Remixing The Hall

Remixing collections at the Williams College Museum of Art with MA program curators

Williams College Museum of Art curators, including Mellon Curatorial Fellows Destinee Filmore (MA Class of 2023), Jordan Horton (MA Class of 2023) , and Nicholas Liou (MA Class of 2024), have remixed the “Remixing the Hall” installation to add a lot of great works of art, including recent acquisitions never before seen at WCMA.

Borrowing a term from DJ culture, “Remixing” describes WCMA curators’ process of selecting objects from the collection that highlight multivalent correspondences between form and meaning in art. Although they have chosen works from many chronological periods and geographical areas, the museum’s holdings are in perpetual transition as we acquire new objects and conduct new research. The continuing COVID-19 pandemic and demands for social reckoning influenced the works they chose and their interpretations of them. They also reflected upon what it means to display objects that entered the collection as a result of colonialism and missionary work, and to do so here in Lawrence Hall, which was built on Mohican land with the proceeds of enslaved Black labor.
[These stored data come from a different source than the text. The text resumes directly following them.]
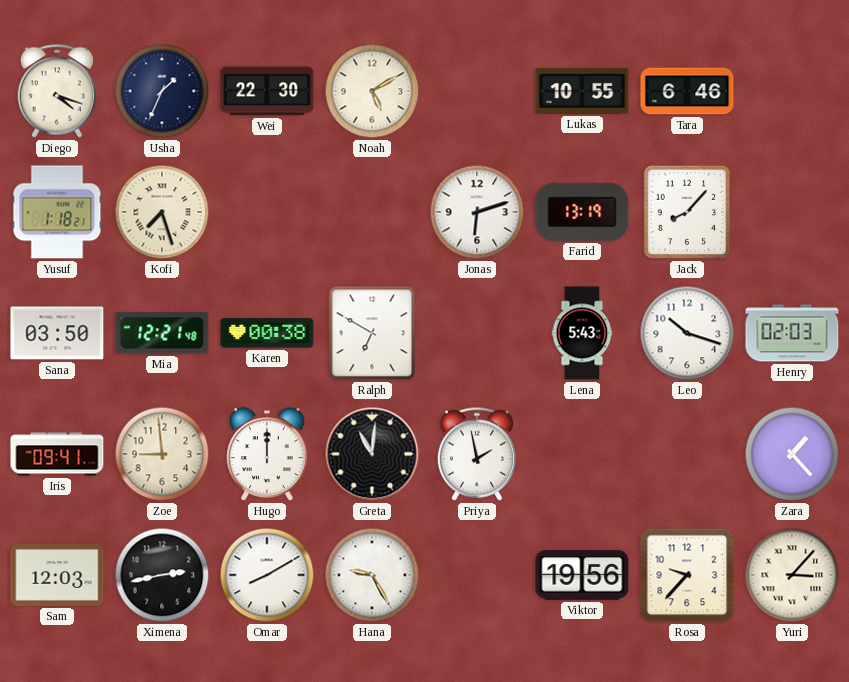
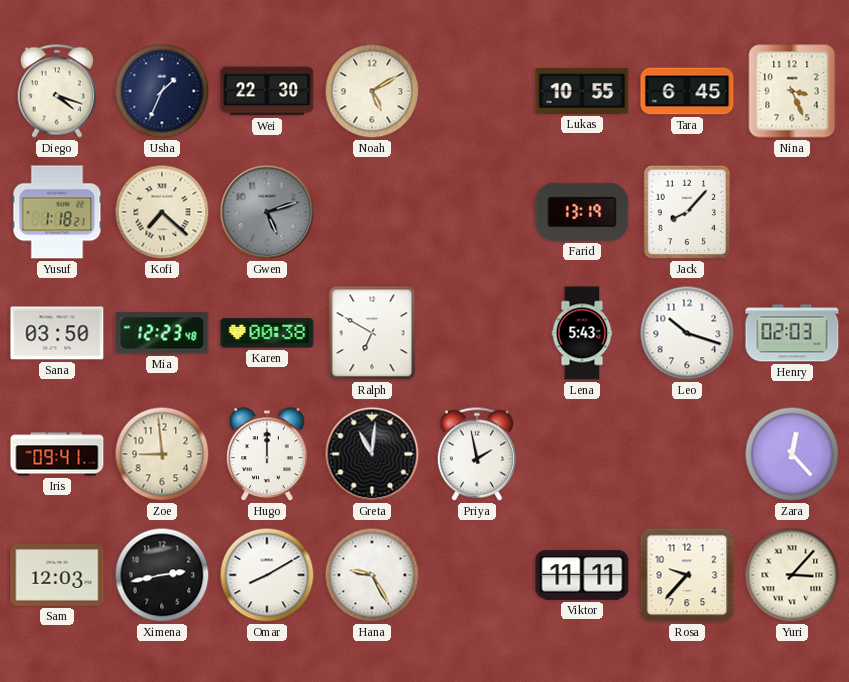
Tara: 6:46 -> 6:45
Nina: none -> 3:26
Kofi: 7:27 -> 7:22
Gwen: none -> 5:12
Jonas: 6:12 -> none
Mia: 12:21 -> 12:23
Zara: 1:23 -> 12:23
Viktor: 19:56 -> 11:11
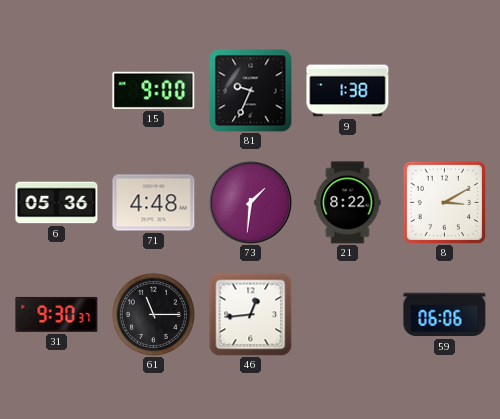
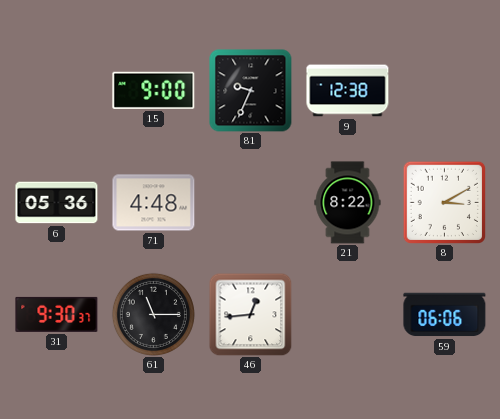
9: 1:38 -> 12:38
73: 1:31 -> none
Just as one song might be remixed by many DJs, each in their own style, this installation is iterative and the objects on view will change over time. WCMA curators have provided a loose thematic framework so that visitors can construct their own meaning from the infinite ways objects resonate with each other and with the present. In this presentation, they have emphasized themes of hybridity, transcendent states, encounters with the divine, the resilience of nature, growth, domesticity, and healing.

This iteration of Remixing the Hall opened December 1, 2023, and is ongoing. Read and watch more about the project here.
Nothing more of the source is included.